[Transcribed page contents]
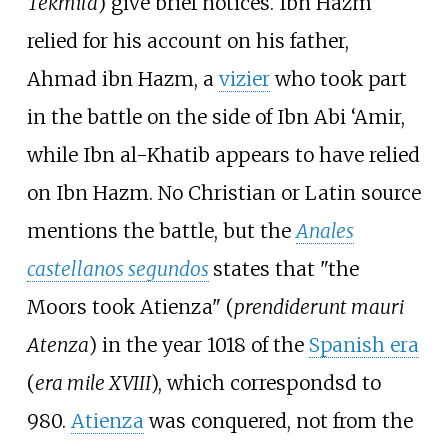
Tekmila
) give brief notices. Ibn Hazm
relied for his account on his father,
Ahmad ibn Hazm, a
vizier
who took part
in the battle on the side of Ibn Abi ‘Amir,
while Ibn al-Khatib appears to have relied
on Ibn Hazm. No Christian or Latin source
mentions the battle, but the
Anales
castellanos segundos
states that "the
Moors took Atienza" (
prendiderunt mauri
Atenza
) in the year 1018 of the
Spanish era
(
era mile XVIII
), which correspondsd to
980.
Atienza
was conquered, not from the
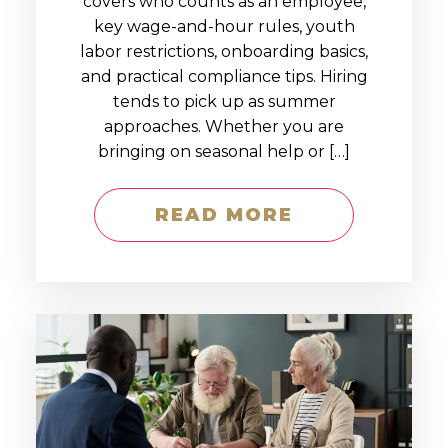
covers who counts as an employee,
key wage-and-hour rules, youth
labor restrictions, onboarding basics,
and practical compliance tips. Hiring
tends to pick up as summer
approaches. Whether you are
bringing on seasonal help or […]
READ MORE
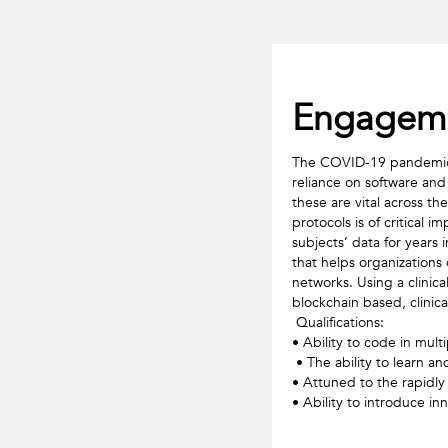
Engageme
The COVID-19 pandemic ha
reliance on software and
these are vital across th
protocols is of critical
subjects’ data for years 
that helps organizations
networks. Using a clinica
blockchain based, clinica
 Qualifications: 

• Ability to code in mult
 • The ability to learn and adapt to rapidly evolving technologies and concepts (Fast learner) 

• Attuned to the rapidly
• Ability to introduce in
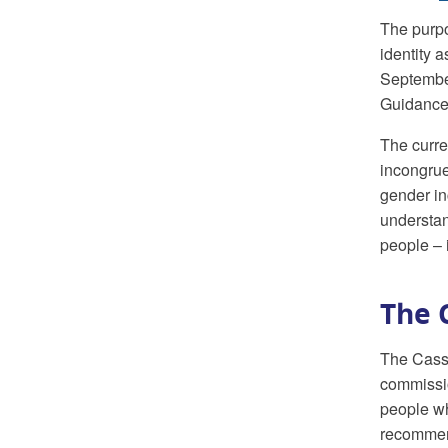
The purpo
identity 
Septembe
Guidance)
The curre
incongrue
gender in
understan
people – 
The 
The Cass 
commissio
people wh
recommend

*PROBLEM REQUIREMENTS*: What you return must match the records above exactly, minus any images.

*RESULT BELOW*:
Tekmila
) give brief notices. Ibn Hazm
relied for his account on his father,
Ahmad ibn Hazm, a
vizier
who took part
in the battle on the side of Ibn Abi ‘Amir,
while Ibn al-Khatib appears to have relied
on Ibn Hazm. No Christian or Latin source
mentions the battle, but the
Anales
castellanos segundos
states that "the
Moors took Atienza" (
prendiderunt mauri
Atenza
) in the year 1018 of the
Spanish era
(
era mile XVIII
), which correspondsd to
980.
Atienza
was conquered, not from the
covers who counts as an employee,
key wage-and-hour rules, youth
labor restrictions, onboarding basics,
and practical compliance tips. Hiring
tends to pick up as summer
approaches. Whether you are
bringing on seasonal help or […]
READ MORE
Engageme
The COVID-19 pandemic ha
reliance on software and
these are vital across th
protocols is of critical
subjects’ data for years 
that helps organizations
networks. Using a clinica
blockchain based, clinica
 Qualifications: 

• Ability to code in mult
 • The ability to learn and adapt to rapidly evolving technologies and concepts (Fast learner) 

• Attuned to the rapidly
• Ability to introduce in
The purpo
identity 
Septembe
Guidance)
The curre
incongrue
gender in
understan
people – 
The 
The Cass 
commissio
people wh
recommend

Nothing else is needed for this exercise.